Joined class row restriction

Two additional new attributes are available to define JOIN-clause restrictions that should be applied to each row in order to include the tested table row in the final report output:

  • repsec:projection_function

  • repsec:projection_function_parameters

As with the core class restrictions, the above-described functions can be used for this purpose.

There are two locations for these attributes, and where they are attached defines whether they will be applied to the relevant underlying table when it is on the left side of a join, or the right side.

Put another way, an administrator can decide if restrictions are added when a table is joined from, joined to, or both.

To restrict access to rows of a table being joined to — that is, when a "child relation" is joined into a report — the attributes are applied to the <class> element. For example:

<class id="actscecm" ...

repsec:projection_function="evergreen.direct_opt_in_check"

repsec:projection_function_parameters="target_usr:$runner:{VIEW_USER}">

will cause any report that links from the au class to the actscecm class to restrict the visibility of rows from actscecm by applying the evergreen.direct_opt_in_check function.

If the projection function attributes are instead applied to the <link> element, the restriction will be applied only if the link is followed in the report. This allows a report creator to build a template that does not limit output when it does not link through to tables that should be restricted, while enforcing the desired visibility limits when a joined table should be restricted due to relationship with the linking table, even if that joined table is not itself restricted at the <class> level.
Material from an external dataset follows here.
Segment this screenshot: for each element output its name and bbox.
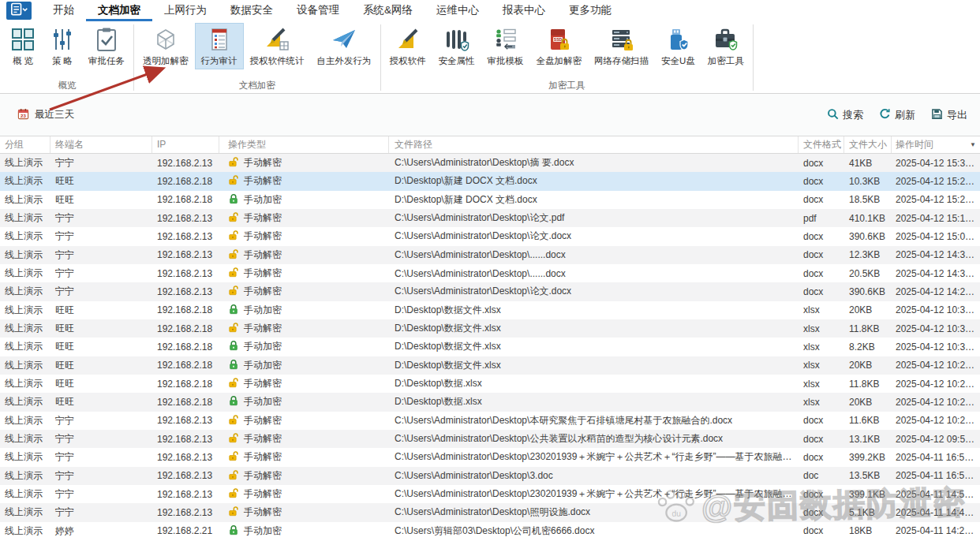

This may be the case when a table contains classifying data that is useful and safe when queried by itself in aggregate, but provides a channel for leaking personal information when joined to, within a report, from another user-centered table.

For a somewhat contrived example, consider this configuration that allows core and linked use of ancihu (Non-cataloged In House Use) while redacting the staff field based on the VIEW_USER permission, but restricts rows based on the opt-in visibility of the staff that recorded the in-house use based on the VIEW_CIRC permission of the report-running staff member if that field is linked in the template:

<class id="ancihu" ...>

...

<field

name="staff"

repsec:redact="true"

repsec:redact_skip_function="evergreen.direct_opt_in_check"
    repsec:redact_skip_function_parameters="staff:$runner:{VIEW_USER}"/>

...

<link ...

field="staff"

repsec:projection_function="evergreen.direct_opt_in_check"

repsec:projection_function_parameters="staff:$runner:{VIEW_CIRC}"/>
Any <class> -level restrictions on the linked table, in this case the actor.usr table, will also be enforced.

As with Field Value Redaction described above, the existing stock permission functions can be used in all cases for both Core class and Join class row restriction if there is a relevant Org Unit column available.